◆ **ABOUT THIS TASK**: Each line, starting at the one with "Segment small bowel." and running to the end of the data below, is to be set down again exactly, both ends included; leave pictures out.

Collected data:
--

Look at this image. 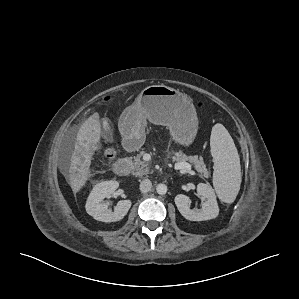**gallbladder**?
<instances>
[{
  "label": "gallbladder",
  "instance_id": "bac80fb5",
  "mask_svg": "<svg viewBox=\"0 0 299 299\" xmlns=\"http://www.w3.org/2000/svg\"><path fill=\"white\" fill-rule=\"evenodd\" d=\"M103 134L105 137H111V128L107 119H104Z\"/></svg>",
  "mask_w": 299,
  "mask_h": 299
}]
</instances>
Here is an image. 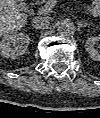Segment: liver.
<instances>
[{
	"label": "liver",
	"mask_w": 100,
	"mask_h": 118,
	"mask_svg": "<svg viewBox=\"0 0 100 118\" xmlns=\"http://www.w3.org/2000/svg\"><path fill=\"white\" fill-rule=\"evenodd\" d=\"M16 1L25 0H0L1 38L20 30L27 22V15L20 12V6Z\"/></svg>",
	"instance_id": "obj_1"
}]
</instances>
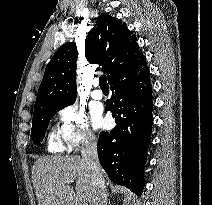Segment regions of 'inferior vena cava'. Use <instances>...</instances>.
I'll return each instance as SVG.
<instances>
[{"instance_id":"inferior-vena-cava-1","label":"inferior vena cava","mask_w":212,"mask_h":205,"mask_svg":"<svg viewBox=\"0 0 212 205\" xmlns=\"http://www.w3.org/2000/svg\"><path fill=\"white\" fill-rule=\"evenodd\" d=\"M82 160L91 172L93 198L91 205H107V194L102 168L97 154V142L91 135H85L81 147Z\"/></svg>"}]
</instances>
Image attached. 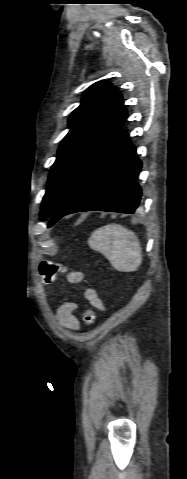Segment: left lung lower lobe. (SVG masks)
<instances>
[{"instance_id": "left-lung-lower-lobe-1", "label": "left lung lower lobe", "mask_w": 187, "mask_h": 479, "mask_svg": "<svg viewBox=\"0 0 187 479\" xmlns=\"http://www.w3.org/2000/svg\"><path fill=\"white\" fill-rule=\"evenodd\" d=\"M142 163L126 132L94 161L51 215L49 227L61 217L80 211L133 214L140 205L137 176Z\"/></svg>"}]
</instances>
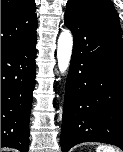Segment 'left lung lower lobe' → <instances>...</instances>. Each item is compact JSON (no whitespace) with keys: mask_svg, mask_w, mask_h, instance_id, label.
I'll return each instance as SVG.
<instances>
[{"mask_svg":"<svg viewBox=\"0 0 123 152\" xmlns=\"http://www.w3.org/2000/svg\"><path fill=\"white\" fill-rule=\"evenodd\" d=\"M74 36L67 76L62 152L82 142L123 150V40L80 12H65Z\"/></svg>","mask_w":123,"mask_h":152,"instance_id":"1","label":"left lung lower lobe"}]
</instances>
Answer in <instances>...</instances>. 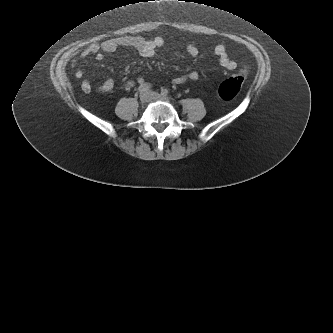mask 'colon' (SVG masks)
Instances as JSON below:
<instances>
[{"label":"colon","instance_id":"colon-1","mask_svg":"<svg viewBox=\"0 0 333 333\" xmlns=\"http://www.w3.org/2000/svg\"><path fill=\"white\" fill-rule=\"evenodd\" d=\"M244 79L243 74H237L224 80L218 87L219 96L224 100L235 98L243 86Z\"/></svg>","mask_w":333,"mask_h":333}]
</instances>
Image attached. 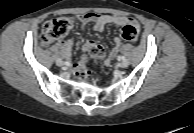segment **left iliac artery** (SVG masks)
I'll return each mask as SVG.
<instances>
[{
    "instance_id": "1",
    "label": "left iliac artery",
    "mask_w": 194,
    "mask_h": 133,
    "mask_svg": "<svg viewBox=\"0 0 194 133\" xmlns=\"http://www.w3.org/2000/svg\"><path fill=\"white\" fill-rule=\"evenodd\" d=\"M118 60H125V57L124 56H119Z\"/></svg>"
}]
</instances>
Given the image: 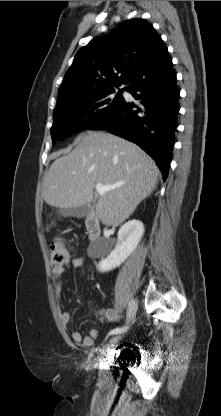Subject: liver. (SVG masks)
Wrapping results in <instances>:
<instances>
[{"label": "liver", "instance_id": "obj_1", "mask_svg": "<svg viewBox=\"0 0 221 416\" xmlns=\"http://www.w3.org/2000/svg\"><path fill=\"white\" fill-rule=\"evenodd\" d=\"M75 143L45 175L44 201L61 209L79 207L94 199L97 183L121 184L101 194L91 213L106 226L123 223L155 190L159 176L155 161L136 144L107 132L87 131Z\"/></svg>", "mask_w": 221, "mask_h": 416}]
</instances>
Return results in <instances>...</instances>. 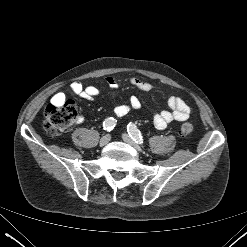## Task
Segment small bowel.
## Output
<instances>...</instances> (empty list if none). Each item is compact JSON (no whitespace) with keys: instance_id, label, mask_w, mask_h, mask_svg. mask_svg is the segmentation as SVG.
Instances as JSON below:
<instances>
[{"instance_id":"c3829d8e","label":"small bowel","mask_w":247,"mask_h":247,"mask_svg":"<svg viewBox=\"0 0 247 247\" xmlns=\"http://www.w3.org/2000/svg\"><path fill=\"white\" fill-rule=\"evenodd\" d=\"M106 82L112 89H116L118 87L117 82L112 77L107 78ZM129 82L138 90L145 92L150 91L154 88V86L150 82L142 80L138 77L130 78ZM70 87L74 94L86 100H94L95 97L99 95V89L96 86H84L79 81L73 82ZM64 100L65 94L62 92L56 93L52 97L53 103H61ZM140 107L141 102L139 98L136 96H132L127 103L116 106L113 112L116 117H124L129 112L138 110ZM168 108V110H162L154 114L153 124L157 129H165L167 125L172 121L182 122L187 120L190 116L189 105L179 97H170L168 99ZM78 120L80 121L81 118H79Z\"/></svg>"}]
</instances>
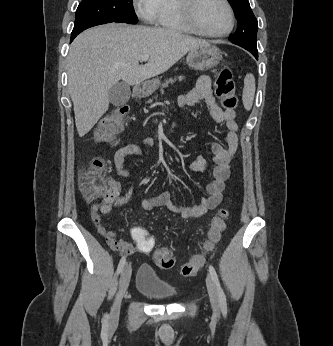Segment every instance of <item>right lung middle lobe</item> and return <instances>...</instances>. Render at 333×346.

--

◆ **ANSWER BOX**:
Segment small bowel.
## Output
<instances>...</instances> (empty list if none). Each item is compact JSON (no whitespace) with keys: instance_id, label, mask_w, mask_h, mask_svg. mask_svg is the segmentation as SVG.
Instances as JSON below:
<instances>
[{"instance_id":"c3829d8e","label":"small bowel","mask_w":247,"mask_h":247,"mask_svg":"<svg viewBox=\"0 0 247 247\" xmlns=\"http://www.w3.org/2000/svg\"><path fill=\"white\" fill-rule=\"evenodd\" d=\"M106 82L112 89H116L118 87L117 82L112 77L107 78ZM129 82L138 90L145 92L150 91L154 88V86L150 82L142 80L138 77L130 78ZM70 87L74 94L86 100H94L95 97L99 95V89L96 86H84L79 81L73 82ZM64 100L65 94L62 92L56 93L52 97L53 103H61ZM140 107L141 102L139 98L136 96H132L127 103L116 106L113 112L116 117H124L129 112L138 110ZM168 108V110H162L154 114L153 124L157 129H165L167 125L172 121L182 122L187 120L190 116L189 105L179 97H170L168 99ZM78 120L80 121L81 118H79Z\"/></svg>"}]
</instances>
Segment every instance of <item>right lung middle lobe</item> and return <instances>...</instances>. Render at 333×346.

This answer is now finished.